Assignment:
The entries below contain pictures. Write out only the lines from the line with "反馈：sein@jandan.com" up to and including the line with "grant or deny", exactly, without them.

::: Provided information

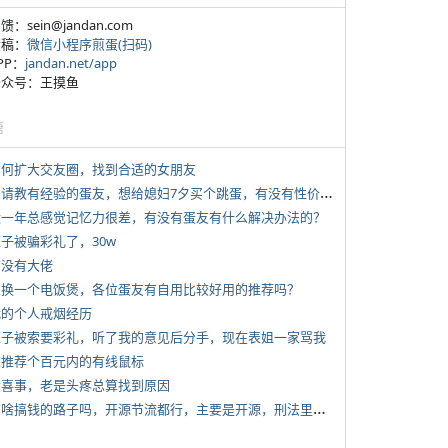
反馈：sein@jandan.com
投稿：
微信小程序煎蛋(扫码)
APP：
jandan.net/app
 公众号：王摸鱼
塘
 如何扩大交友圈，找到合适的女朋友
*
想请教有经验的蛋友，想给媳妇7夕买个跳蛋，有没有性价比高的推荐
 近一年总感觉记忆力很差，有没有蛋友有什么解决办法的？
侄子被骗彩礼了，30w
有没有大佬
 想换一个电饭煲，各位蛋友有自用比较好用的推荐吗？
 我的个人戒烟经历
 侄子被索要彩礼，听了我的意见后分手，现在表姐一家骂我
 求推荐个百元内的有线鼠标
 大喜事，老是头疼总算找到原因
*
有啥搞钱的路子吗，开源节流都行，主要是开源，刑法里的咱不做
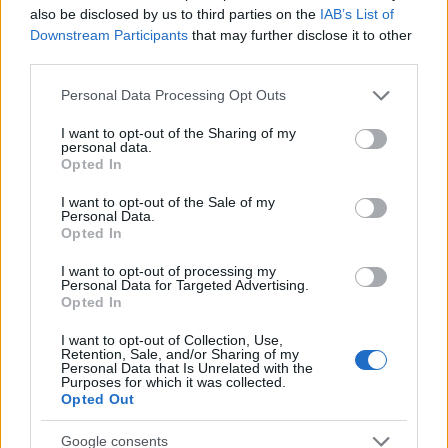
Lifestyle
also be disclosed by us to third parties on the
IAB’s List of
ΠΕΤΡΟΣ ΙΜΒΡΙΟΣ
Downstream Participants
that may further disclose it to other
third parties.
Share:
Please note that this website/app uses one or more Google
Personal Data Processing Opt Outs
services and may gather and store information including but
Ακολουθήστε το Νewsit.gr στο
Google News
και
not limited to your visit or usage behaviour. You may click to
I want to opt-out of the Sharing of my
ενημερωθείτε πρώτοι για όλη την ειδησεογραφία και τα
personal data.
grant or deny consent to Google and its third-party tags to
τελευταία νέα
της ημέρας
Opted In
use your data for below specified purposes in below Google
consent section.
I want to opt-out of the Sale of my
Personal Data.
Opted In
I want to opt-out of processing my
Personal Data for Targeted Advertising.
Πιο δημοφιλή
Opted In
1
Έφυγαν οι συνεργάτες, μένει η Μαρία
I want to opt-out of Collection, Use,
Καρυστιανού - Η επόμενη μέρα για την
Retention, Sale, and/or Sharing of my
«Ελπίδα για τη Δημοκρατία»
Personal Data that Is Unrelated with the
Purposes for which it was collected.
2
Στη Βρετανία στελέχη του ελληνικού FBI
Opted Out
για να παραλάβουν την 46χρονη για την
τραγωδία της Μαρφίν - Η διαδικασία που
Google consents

::::::
::: Provided information

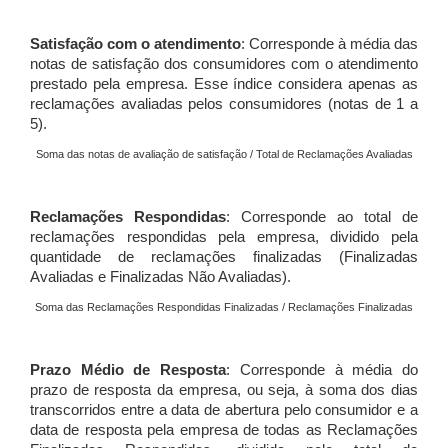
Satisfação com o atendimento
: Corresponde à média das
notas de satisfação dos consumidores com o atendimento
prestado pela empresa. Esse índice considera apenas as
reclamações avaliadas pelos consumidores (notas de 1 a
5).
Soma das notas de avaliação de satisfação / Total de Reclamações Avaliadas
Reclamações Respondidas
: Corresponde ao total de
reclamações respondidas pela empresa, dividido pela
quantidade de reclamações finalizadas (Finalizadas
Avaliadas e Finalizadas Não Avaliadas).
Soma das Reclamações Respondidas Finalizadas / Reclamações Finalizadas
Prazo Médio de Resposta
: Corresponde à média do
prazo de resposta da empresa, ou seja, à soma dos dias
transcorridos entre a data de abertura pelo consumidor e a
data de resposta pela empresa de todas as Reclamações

::::::

Solution to the exercise:
反馈：sein@jandan.com
投稿：
微信小程序煎蛋(扫码)
APP：
jandan.net/app
 公众号：王摸鱼
塘
 如何扩大交友圈，找到合适的女朋友
*
想请教有经验的蛋友，想给媳妇7夕买个跳蛋，有没有性价比高的推荐
 近一年总感觉记忆力很差，有没有蛋友有什么解决办法的？
侄子被骗彩礼了，30w
有没有大佬
 想换一个电饭煲，各位蛋友有自用比较好用的推荐吗？
 我的个人戒烟经历
 侄子被索要彩礼，听了我的意见后分手，现在表姐一家骂我
 求推荐个百元内的有线鼠标
 大喜事，老是头疼总算找到原因
*
有啥搞钱的路子吗，开源节流都行，主要是开源，刑法里的咱不做
Lifestyle
also be disclosed by us to third parties on the
IAB’s List of
ΠΕΤΡΟΣ ΙΜΒΡΙΟΣ
Downstream Participants
that may further disclose it to other
third parties.
Share:
Please note that this website/app uses one or more Google
Personal Data Processing Opt Outs
services and may gather and store information including but
Ακολουθήστε το Νewsit.gr στο
Google News
και
not limited to your visit or usage behaviour. You may click to
I want to opt-out of the Sharing of my
ενημερωθείτε πρώτοι για όλη την ειδησεογραφία και τα
personal data.
grant or deny consent to Google and its third-party tags to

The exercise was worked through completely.